I will arise and go to my father, and will say unto him, Father, I have sinned against heaven, and before thee... And he arose, and came to his father. But when he was yet a great way off, his father saw him, and had compassion, and ran, and fell on his neck, and kissed him.— Luke 15:18, 20, KJV
Believing Before You See the Shore
We often become addicted to our own suffering because, at the very least, it is predictable. We mistakenly believe we can protect our hearts by expecting the worst possible outcome. But predicting disaster is not preparation; it is an insult to the sovereignty of the God who holds your tomorrow. You cannot control your life by worrying about it, and you cannot heal your heart by obsessing over what you can see. You are looking for a better country, a sturdier foundation. To find it, you must be willing to welcome God's promises from a distance, long before they manifest in your hands.
Throughout His ministry, Christ consistently challenged those around Him to look beyond the immediate, physical threat and recognize the spiritual reality of His authority. When the religious leaders picked up stones to kill Him, Jesus did not panic. He did not cower at the sight of their weapons. Instead, He pointed to the unshakeable truth of His identity and the miraculous works of the Father. He demanded that they look past their preconceived notions, their anger, and their physical sight, and instead believe the undeniable evidence of God's power working before them.

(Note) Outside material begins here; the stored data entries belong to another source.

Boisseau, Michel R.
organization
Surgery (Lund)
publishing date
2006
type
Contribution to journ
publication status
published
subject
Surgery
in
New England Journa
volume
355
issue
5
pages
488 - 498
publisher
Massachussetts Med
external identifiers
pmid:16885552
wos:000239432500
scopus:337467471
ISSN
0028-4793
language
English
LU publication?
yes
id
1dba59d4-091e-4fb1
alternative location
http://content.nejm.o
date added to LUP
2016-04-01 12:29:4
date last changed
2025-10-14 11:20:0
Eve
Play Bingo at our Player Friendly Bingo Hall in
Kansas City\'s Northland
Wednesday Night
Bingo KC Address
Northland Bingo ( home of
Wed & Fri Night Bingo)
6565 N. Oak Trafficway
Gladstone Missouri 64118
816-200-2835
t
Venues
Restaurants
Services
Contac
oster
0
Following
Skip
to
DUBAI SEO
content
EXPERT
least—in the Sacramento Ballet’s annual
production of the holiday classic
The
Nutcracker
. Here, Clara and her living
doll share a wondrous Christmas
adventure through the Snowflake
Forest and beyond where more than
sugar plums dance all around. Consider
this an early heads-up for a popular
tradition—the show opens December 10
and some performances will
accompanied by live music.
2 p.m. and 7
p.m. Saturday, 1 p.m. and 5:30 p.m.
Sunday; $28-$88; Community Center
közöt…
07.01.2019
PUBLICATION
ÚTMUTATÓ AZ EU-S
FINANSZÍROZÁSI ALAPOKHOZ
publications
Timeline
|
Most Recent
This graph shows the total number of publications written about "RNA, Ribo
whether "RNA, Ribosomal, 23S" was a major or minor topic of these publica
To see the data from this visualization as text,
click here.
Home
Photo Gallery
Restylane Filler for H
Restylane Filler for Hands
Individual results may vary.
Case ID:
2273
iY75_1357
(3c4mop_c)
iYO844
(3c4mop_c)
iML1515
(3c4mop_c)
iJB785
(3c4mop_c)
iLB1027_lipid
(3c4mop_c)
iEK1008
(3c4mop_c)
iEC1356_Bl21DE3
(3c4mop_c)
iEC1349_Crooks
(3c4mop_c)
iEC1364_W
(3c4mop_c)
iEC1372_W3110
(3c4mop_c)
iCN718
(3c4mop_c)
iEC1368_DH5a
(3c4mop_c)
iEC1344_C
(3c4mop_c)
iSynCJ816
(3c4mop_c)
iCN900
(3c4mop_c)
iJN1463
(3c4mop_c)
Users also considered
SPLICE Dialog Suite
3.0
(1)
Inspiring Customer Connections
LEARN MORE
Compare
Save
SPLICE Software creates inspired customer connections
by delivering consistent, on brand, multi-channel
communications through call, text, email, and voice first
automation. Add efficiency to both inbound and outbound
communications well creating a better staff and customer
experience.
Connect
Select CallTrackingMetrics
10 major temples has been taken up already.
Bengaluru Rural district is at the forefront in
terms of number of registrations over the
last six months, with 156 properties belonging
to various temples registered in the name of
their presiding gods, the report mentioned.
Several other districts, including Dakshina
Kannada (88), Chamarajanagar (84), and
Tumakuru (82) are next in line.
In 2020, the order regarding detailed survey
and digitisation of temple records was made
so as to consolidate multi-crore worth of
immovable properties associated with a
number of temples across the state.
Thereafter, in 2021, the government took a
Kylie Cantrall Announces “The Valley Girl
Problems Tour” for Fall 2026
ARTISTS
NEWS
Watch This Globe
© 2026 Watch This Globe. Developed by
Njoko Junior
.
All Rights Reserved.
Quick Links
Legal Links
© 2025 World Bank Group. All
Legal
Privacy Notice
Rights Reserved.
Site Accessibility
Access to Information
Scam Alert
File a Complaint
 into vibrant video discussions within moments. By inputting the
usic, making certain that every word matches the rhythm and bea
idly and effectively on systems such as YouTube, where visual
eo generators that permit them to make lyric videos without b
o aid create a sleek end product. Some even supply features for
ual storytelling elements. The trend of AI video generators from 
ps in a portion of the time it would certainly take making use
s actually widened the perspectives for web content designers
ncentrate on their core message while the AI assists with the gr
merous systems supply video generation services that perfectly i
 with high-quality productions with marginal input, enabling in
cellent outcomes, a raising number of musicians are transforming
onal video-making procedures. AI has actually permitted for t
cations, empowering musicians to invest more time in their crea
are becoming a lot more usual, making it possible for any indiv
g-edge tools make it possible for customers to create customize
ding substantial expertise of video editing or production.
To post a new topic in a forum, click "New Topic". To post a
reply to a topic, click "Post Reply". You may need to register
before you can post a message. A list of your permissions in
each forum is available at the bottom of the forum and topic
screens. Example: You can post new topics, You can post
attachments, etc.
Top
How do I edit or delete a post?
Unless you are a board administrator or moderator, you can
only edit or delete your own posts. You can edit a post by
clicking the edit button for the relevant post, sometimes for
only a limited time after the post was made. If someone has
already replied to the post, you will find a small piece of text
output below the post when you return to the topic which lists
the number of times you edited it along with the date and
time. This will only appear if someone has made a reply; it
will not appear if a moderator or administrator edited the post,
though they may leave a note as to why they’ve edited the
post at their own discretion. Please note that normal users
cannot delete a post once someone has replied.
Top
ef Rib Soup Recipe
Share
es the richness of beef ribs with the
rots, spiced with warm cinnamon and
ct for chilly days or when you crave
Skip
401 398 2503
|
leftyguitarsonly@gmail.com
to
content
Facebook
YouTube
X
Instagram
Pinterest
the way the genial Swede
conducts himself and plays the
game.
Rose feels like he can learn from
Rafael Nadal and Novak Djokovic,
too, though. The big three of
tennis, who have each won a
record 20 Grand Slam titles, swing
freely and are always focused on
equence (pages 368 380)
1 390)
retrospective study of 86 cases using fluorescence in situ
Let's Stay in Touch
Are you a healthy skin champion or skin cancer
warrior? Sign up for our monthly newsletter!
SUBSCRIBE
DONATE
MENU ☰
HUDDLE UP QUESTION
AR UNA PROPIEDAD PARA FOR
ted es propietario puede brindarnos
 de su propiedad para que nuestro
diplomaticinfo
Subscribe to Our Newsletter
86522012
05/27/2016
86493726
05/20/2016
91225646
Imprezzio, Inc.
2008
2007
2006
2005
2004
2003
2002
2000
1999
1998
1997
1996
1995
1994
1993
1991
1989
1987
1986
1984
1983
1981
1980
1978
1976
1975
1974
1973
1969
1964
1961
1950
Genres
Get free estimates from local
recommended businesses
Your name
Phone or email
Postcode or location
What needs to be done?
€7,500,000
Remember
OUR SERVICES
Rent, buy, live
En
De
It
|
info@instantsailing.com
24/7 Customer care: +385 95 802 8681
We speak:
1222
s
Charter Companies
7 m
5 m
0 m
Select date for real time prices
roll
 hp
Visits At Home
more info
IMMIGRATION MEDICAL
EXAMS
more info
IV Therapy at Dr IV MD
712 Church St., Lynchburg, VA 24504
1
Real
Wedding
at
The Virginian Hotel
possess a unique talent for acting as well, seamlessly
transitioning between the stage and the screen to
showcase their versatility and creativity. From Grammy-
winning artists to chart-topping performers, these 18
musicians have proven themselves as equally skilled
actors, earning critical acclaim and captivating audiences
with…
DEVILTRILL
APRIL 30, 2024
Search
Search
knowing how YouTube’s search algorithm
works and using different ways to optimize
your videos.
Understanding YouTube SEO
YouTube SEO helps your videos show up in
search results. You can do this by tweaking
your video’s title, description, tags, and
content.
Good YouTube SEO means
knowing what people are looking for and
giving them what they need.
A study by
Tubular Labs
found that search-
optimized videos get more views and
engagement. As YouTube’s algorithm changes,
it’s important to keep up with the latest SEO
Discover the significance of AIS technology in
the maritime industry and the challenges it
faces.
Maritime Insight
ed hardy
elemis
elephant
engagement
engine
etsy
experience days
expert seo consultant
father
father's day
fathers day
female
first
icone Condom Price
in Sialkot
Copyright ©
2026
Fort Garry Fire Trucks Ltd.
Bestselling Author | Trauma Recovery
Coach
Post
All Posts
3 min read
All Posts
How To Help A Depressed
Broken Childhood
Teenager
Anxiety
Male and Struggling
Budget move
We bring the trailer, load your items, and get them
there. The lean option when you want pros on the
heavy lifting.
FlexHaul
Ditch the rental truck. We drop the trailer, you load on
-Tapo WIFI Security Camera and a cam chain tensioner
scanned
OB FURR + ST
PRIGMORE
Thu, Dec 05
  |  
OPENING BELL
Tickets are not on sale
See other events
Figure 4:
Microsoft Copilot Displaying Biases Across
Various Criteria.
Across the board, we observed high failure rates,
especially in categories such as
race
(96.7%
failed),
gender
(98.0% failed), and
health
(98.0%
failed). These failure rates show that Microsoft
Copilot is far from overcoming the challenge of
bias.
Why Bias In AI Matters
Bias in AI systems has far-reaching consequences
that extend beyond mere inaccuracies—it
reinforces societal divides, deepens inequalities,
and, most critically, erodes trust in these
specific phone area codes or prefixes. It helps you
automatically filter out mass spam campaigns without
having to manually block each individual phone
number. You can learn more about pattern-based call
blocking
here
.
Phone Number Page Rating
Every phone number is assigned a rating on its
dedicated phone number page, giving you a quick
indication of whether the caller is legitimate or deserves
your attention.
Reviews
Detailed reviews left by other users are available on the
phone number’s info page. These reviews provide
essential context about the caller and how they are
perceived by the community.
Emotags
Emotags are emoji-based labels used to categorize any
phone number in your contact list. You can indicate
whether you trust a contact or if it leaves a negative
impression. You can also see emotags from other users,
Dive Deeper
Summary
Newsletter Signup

You are being invited into that same radical trust today. Living by faith means you stop demanding that God explain every step before you are willing to take it. It means you trust the Architect of your soul even when you cannot see the blueprints. You may feel like a stranger in this current season of grief or uncertainty, but you are anchored to a kingdom that cannot be shaken. Step forward into the dark. The ground will hold you, not because you can see it, but because the Word of God sustains it.
But if I do, though ye believe not me, believe the works: that ye may know, and believe, that the Father is in me, and I in him.— John 10:38, KJV
You do not need to see the whole staircase to take the first step. You do not need to predict exactly how God is going to untangle the complicated mess of your life. You only need to hear the voice of the Good Shepherd and obey His gentle command to rise. Wipe your eyes, silence the deafening roar of the what-ifs, and let the authority of Christ pull you up from your mat. Walk. Just walk. The God who spoke the stars into existence is walking with you, and His grace is more than enough for the journey ahead.